KABUL (Reuters) - Afghanistan’s president has ordered the interior ministry to investigate why a United Nations-funded report on corruption in the Afghan police force was ignored and take appropriate action, a copy of a directive seen by Reuters shows.
“It was the Afghan government that blew the whistle,” a spokesman for President Ashraf Ghani told Reuters. “We will not tolerate any kind of corruption.”
Details of the unpublished report were first revealed by Reuters at the start of the week. The United Nations Development Programme (UNDP) said it was reviewing its processes to improve internal oversight after the report was not shared with senior UN officials following its submission in January.
The report was produced for the UNDP-run fund that pays for Afghan police salaries and other expenses. It recommended firing senior officials for sabotaging the main system for processing complaints about misconduct in the force.
The interior ministry plans to appoint a committee to check final numbers in the report, verify who received copies and take appropriate action.
“(This) does not involve making any changes to recommendations,” the interior ministry directive states. “Any changes to recommendations are at the professional discretion of the consultant.”
The four-page directive, provided to Reuters on Thursday on condition of anonymity, states the ministry received its orders from the president’s office to investigate and take action on April 12.

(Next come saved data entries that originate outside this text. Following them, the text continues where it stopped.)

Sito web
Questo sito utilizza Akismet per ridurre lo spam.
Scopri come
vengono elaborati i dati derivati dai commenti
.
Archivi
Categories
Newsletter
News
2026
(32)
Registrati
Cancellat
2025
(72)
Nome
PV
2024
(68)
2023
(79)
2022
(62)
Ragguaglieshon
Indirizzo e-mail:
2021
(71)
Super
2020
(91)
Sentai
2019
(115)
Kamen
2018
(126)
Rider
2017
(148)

A spokesman for the interior ministry said the directive, which summarizes the UNDP report, the presidential order and the ministry’s proposed response, was issued “a few days ago”.
Ghani ran on promises to clear up rampant corruption and the Law and Order Trust Fund of Afghanistan (LOTFA) has been one of his targets since taking office in September.
The controversy over the police report is the latest in a series of questions about oversight at the UNDP-run fund, which has received around $3.6 billion from foreign donors since 2002.
Last year, the U.S. watchdog for spending in Afghanistan released a series of letters alleging LOTFA had lost track of millions of dollars in payments to “ghost employees”.
In 2012, it was investigated for procurement fraud.
The police report was commissioned by the UNDP to find out why the main system for filing complaints about police misconduct, a 24-hour phone line, rarely led to prosecutions.
The author concluded senior officials were using the system to extort members of the police force and recommended firing the inspector general, Hakim Nejrabi, and all of his senior staff.
Nejrabi has denied all allegations made in the report, calling the findings “a political character assassination”.